◆ **Instructions to follow**
Which lines of the material hold the word "Адмирала"? Copy each one.

____ Extracted material

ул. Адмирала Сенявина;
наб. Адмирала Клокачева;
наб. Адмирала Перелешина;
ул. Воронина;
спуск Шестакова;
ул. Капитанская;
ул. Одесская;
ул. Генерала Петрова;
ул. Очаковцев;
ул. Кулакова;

________
____ Extracted material

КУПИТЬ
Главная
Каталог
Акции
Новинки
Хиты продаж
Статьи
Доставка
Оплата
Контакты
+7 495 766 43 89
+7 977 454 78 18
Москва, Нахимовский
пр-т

________

◆ **Written solution**
ул. Адмирала Сенявина;
наб. Адмирала Клокачева;
наб. Адмирала Перелешина;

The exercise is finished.